Daniel Barclay (Drill) edited comment on DRILL-2560 at 5/12/15 1:04 AM:
------------------------------------------------------------------------

SQL specification notes:

_Apparently_, which SQL statements return results sets and which do not is defined via <cursor specification>:

ISO-8075:2011 Part 2 Section 14.3, "<cursor specification>", says:

{quote}
Function
Define a result set.
{quote}

Therefore, again apparently, any SQL statement whose syntax includes <cursor specification> is a statement that returns a result set, and other statements are not.
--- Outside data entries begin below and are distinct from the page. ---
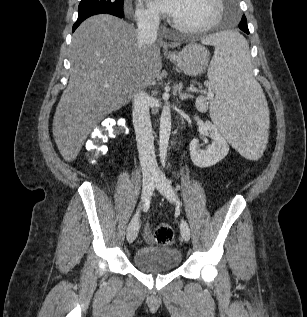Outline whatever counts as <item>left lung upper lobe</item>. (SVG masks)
Listing matches in <instances>:
<instances>
[{
  "label": "left lung upper lobe",
  "instance_id": "1",
  "mask_svg": "<svg viewBox=\"0 0 307 317\" xmlns=\"http://www.w3.org/2000/svg\"><path fill=\"white\" fill-rule=\"evenodd\" d=\"M242 20H246V17H245V16H242V19H241V21H242Z\"/></svg>",
  "mask_w": 307,
  "mask_h": 317
}]
</instances>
(Well, <declare cursor> includes <cursor specification>, and only declaring a cursor presumably does not actually return a result by itself, so the paragraph above is only a first approximation.)

(A <cursor specification> starts with a <query expression>.  A <query expression> leads to <query specification>, <table value constructor>, or <explicit table>.  A <query specification begins with "SELECT".)


was (Author: dsbos):
SQL specification notes:

_Apparently_, which SQL statements return results sets and which do not is defined via <cursor specification>:

ISO-8075:2011 Part 2 Section 14.3, "<cursor specification>", says:

{quote}
Function
Define a result set.
{quote}

Therefore, again apparently, any SQL statement whose syntax includes <cursor specification> is a statement that returns a result set, and other statements are not.
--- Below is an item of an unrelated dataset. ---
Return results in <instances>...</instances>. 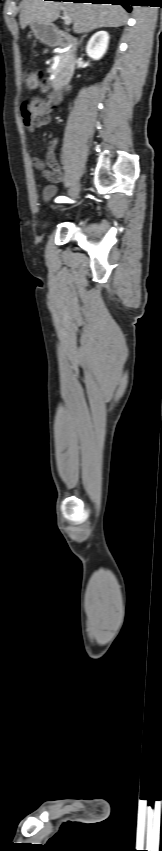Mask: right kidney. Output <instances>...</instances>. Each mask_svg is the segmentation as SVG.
<instances>
[{"instance_id": "ca27d5eb", "label": "right kidney", "mask_w": 162, "mask_h": 851, "mask_svg": "<svg viewBox=\"0 0 162 851\" xmlns=\"http://www.w3.org/2000/svg\"><path fill=\"white\" fill-rule=\"evenodd\" d=\"M109 43V34L106 31L95 33L87 43L86 53L94 59H100L106 52Z\"/></svg>"}]
</instances>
(A <cursor specification> starts with a <query expression>.  A <query expression> leads to <query specification>, <table value constructor>, or <explicit table>.  A <query specification begins with "SELECT".)

> JDBC execute calls return asynchronously for DDLs
> -------------------------------------------------
>
>                 Key: DRILL-2560
>                 URL: https://issues.apache.org/jira/browse/DRILL-2560
>             Project: Apache Drill
>          Issue Type: Bug
>          Components: Client - JDBC
>    Affects Versions: 0.8.0
>            Reporter: Chris Westin
>            Assignee: Daniel Barclay (Drill)
>             Fix For: 1.1.0
>
>
> While working with TestViews, I noticed that JDBC's executeQuery() returns immediately for drop view statements. For DDLs, users' expectation would be that the call would return synchronously. The same would be true for execute(), and executeUpdate(), if used for DDLs. This behavior is pretty typical for RDBMSs. This avoids the user having to consume the (non-)output in order to wait for the statement to complete -- otherwise it will get cancelled when the Statement is closed.